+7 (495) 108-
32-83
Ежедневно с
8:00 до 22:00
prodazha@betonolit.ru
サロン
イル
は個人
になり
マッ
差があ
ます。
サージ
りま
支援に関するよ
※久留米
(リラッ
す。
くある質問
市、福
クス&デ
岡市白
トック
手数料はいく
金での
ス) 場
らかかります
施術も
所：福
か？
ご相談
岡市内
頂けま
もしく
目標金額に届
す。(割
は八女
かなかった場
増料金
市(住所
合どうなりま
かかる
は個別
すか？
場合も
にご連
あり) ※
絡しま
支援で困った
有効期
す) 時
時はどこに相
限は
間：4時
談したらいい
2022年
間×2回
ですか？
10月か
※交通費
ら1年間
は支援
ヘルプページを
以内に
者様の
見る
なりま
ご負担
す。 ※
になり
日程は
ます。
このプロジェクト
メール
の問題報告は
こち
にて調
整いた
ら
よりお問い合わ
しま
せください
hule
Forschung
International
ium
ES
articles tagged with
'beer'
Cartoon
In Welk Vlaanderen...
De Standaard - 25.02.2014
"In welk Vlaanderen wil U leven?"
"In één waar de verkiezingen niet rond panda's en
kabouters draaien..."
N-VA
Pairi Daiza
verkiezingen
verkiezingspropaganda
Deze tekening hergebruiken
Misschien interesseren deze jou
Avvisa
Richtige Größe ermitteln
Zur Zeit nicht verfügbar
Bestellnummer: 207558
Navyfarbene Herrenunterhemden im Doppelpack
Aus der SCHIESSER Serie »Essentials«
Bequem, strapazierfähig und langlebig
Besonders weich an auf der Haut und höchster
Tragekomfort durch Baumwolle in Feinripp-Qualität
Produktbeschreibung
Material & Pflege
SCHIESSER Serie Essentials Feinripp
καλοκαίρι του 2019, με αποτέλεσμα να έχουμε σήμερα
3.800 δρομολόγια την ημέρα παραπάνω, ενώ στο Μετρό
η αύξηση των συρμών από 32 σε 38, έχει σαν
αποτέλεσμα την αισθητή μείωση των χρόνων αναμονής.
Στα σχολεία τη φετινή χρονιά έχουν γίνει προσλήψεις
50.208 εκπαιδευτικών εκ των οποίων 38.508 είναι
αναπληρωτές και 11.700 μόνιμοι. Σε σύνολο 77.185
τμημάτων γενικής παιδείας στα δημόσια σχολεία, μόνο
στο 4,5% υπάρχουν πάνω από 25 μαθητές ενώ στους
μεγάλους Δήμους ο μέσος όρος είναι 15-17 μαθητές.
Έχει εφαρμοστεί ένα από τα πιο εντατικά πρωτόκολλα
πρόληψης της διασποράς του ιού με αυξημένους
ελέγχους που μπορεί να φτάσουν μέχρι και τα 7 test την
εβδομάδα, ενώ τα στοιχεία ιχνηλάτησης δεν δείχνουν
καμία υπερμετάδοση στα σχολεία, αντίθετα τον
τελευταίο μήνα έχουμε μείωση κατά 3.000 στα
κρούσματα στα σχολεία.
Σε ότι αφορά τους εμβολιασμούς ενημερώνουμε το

#### ABOUT THIS TASK
Print every entry exactly as written.

#### TASK SOLUTION
+7 (495) 108-
32-83
Ежедневно с
8:00 до 22:00
prodazha@betonolit.ru
サロン
イル
は個人
になり
マッ
差があ
ます。
サージ
りま
支援に関するよ
※久留米
(リラッ
す。
くある質問
市、福
クス&デ
岡市白
トック
手数料はいく
金での
ス) 場
らかかります
施術も
所：福
か？
ご相談
岡市内
頂けま
もしく
目標金額に届
す。(割
は八女
かなかった場
増料金
市(住所
合どうなりま
かかる
は個別
すか？
場合も
にご連
あり) ※
絡しま
支援で困った
有効期
す) 時
時はどこに相
限は
間：4時
談したらいい
2022年
間×2回
ですか？
10月か
※交通費
ら1年間
は支援
ヘルプページを
以内に
者様の
見る
なりま
ご負担
す。 ※
になり
日程は
ます。
このプロジェクト
メール
の問題報告は
こち
にて調
整いた
ら
よりお問い合わ
しま
せください
hule
Forschung
International
ium
ES
articles tagged with
'beer'
Cartoon
In Welk Vlaanderen...
De Standaard - 25.02.2014
"In welk Vlaanderen wil U leven?"
"In één waar de verkiezingen niet rond panda's en
kabouters draaien..."
N-VA
Pairi Daiza
verkiezingen
verkiezingspropaganda
Deze tekening hergebruiken
Misschien interesseren deze jou
Avvisa
Richtige Größe ermitteln
Zur Zeit nicht verfügbar
Bestellnummer: 207558
Navyfarbene Herrenunterhemden im Doppelpack
Aus der SCHIESSER Serie »Essentials«
Bequem, strapazierfähig und langlebig
Besonders weich an auf der Haut und höchster
Tragekomfort durch Baumwolle in Feinripp-Qualität
Produktbeschreibung
Material & Pflege
SCHIESSER Serie Essentials Feinripp
καλοκαίρι του 2019, με αποτέλεσμα να έχουμε σήμερα
3.800 δρομολόγια την ημέρα παραπάνω, ενώ στο Μετρό
η αύξηση των συρμών από 32 σε 38, έχει σαν
αποτέλεσμα την αισθητή μείωση των χρόνων αναμονής.
Στα σχολεία τη φετινή χρονιά έχουν γίνει προσλήψεις
50.208 εκπαιδευτικών εκ των οποίων 38.508 είναι
αναπληρωτές και 11.700 μόνιμοι. Σε σύνολο 77.185
τμημάτων γενικής παιδείας στα δημόσια σχολεία, μόνο
στο 4,5% υπάρχουν πάνω από 25 μαθητές ενώ στους
μεγάλους Δήμους ο μέσος όρος είναι 15-17 μαθητές.
Έχει εφαρμοστεί ένα από τα πιο εντατικά πρωτόκολλα
πρόληψης της διασποράς του ιού με αυξημένους
ελέγχους που μπορεί να φτάσουν μέχρι και τα 7 test την
εβδομάδα, ενώ τα στοιχεία ιχνηλάτησης δεν δείχνουν
καμία υπερμετάδοση στα σχολεία, αντίθετα τον
τελευταίο μήνα έχουμε μείωση κατά 3.000 στα
κρούσματα στα σχολεία.
Σε ότι αφορά τους εμβολιασμούς ενημερώνουμε το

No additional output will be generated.